# Collegiate Bridle



## aidybex (23 March 2009)

Bit of a moan - I purchased a collegiate bridle last november, in cob which fitted fine except the browband. The people I bought it from couldn't swap the browband for full so I had to replace it with full size. Now it has all stretched, it has a crank noseband which I've had to punch extra holes in, one rein has stretched more then the other (i know, that means I favour one more than the other). The cheek pieces are on the top hole anyway. This is only 4 months down the line, it wasn't cheap. I emailed the company who I bought it from, they've spoken to the manufacturer who say "Good leather should stretch" - well I wish someone told me as I'd have saved myself some pennies and bought a cheap crappy one that doesn't stretch........I'm now worried how much longer this bridle will last me for........I got enough ear ache from the OH for buying this one  
	
	
		
		
	


	




 Sorry moan over - now off to slimming world wood dee doo!! So no wine


----------



## MrsMozart (23 March 2009)

A bridle shouldn't stretch! It's not fit for purpose and of merchantable quality. Tell the shop you bought it from that you want to return it 
	
	
		
		
	


	




.


----------



## Jay89 (23 March 2009)

Uh oh!! I just brought one of them type bridles :s!!


----------



## black_horse (23 March 2009)

:S cheap leather, cheap bridle.


----------



## Donkeymad (23 March 2009)

Unfortunately their 'good leather' is not actually 'good leather'


----------



## Damnation (24 March 2009)

I steer clear of Collegiate admittedly.. 
	
	
		
		
	


	




  I had a saddle of theirs I didn't like and then I bought a pair of stirrup leathers from them. They stretched after a week perhaps? (4, maybe 5 uses) It wasn't just a little bit either, it was a good half a hole stretch! My friend bought collegiate stirrup leathers and had the exact same problem, they stretched almost immidiately.. it doesn't surprise me that the bridle has stretched, I would be sending it back with a strongly worded letter..


----------



## PapaFrita (24 March 2009)

I must only have rubbish bridles then as I've never had one stretch. Sounds like a pretty lame excuse, TBH. I thought Collegiate were pretty good


----------



## WishfulThinker (24 March 2009)

Cheap leather stretches!  I have 2 cheap bridles (as good at breaking stuff) and they have stretched!  With my old horse she  came with the same bridle she had for the past 15 years - it hadnt stretched anywhere near as much as my 2 crap ones have in 2 years - iterally about 1/2 hole stretch on the good leather bridle. 

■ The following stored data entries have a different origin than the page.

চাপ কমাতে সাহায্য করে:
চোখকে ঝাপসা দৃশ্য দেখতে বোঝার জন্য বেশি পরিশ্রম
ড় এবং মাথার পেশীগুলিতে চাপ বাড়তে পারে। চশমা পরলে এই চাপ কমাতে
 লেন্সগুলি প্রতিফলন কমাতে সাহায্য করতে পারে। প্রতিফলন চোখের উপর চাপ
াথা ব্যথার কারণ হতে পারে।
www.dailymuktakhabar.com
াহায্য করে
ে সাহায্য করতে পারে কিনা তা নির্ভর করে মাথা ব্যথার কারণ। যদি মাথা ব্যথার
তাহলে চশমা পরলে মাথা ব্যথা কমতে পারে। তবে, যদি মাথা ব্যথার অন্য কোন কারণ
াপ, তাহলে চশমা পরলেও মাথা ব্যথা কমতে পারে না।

I am planning on forking out for a decent bridle when he comes back from loan - no more than £100 tho.


----------



## CBAnglo (24 March 2009)

Collegiate tack is really poor quality.  I remember when they brought out their bridle range I went to see it and it was cheap leather and badly put together, and quite expensive for what it was.

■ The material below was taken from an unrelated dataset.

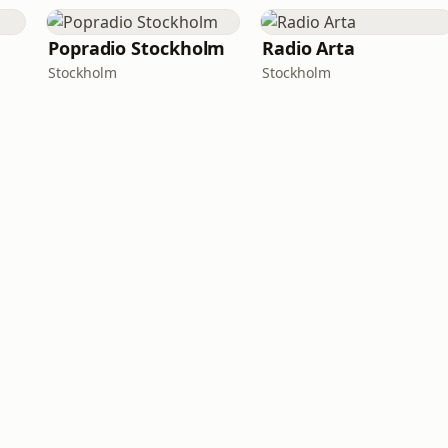
Popradio Stockholm
Radio Arta
Stockholm
Stockholm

I only buy jeffries, stubben, kieffer or albion bridles - that way you know you have a quality bridle, the leather is soft and supple and isnt going to stretch, especially not one side more than the other!


----------



## pennyh (24 March 2009)

i have been using a collegiate crank bridle as my everyday bridle for about the last 10 months , 4-5 times per week &amp; its just fine &amp; cleans up to look good


----------



## sachak (24 March 2009)

i have to echo the majority here... you get what you pay for IMO!


----------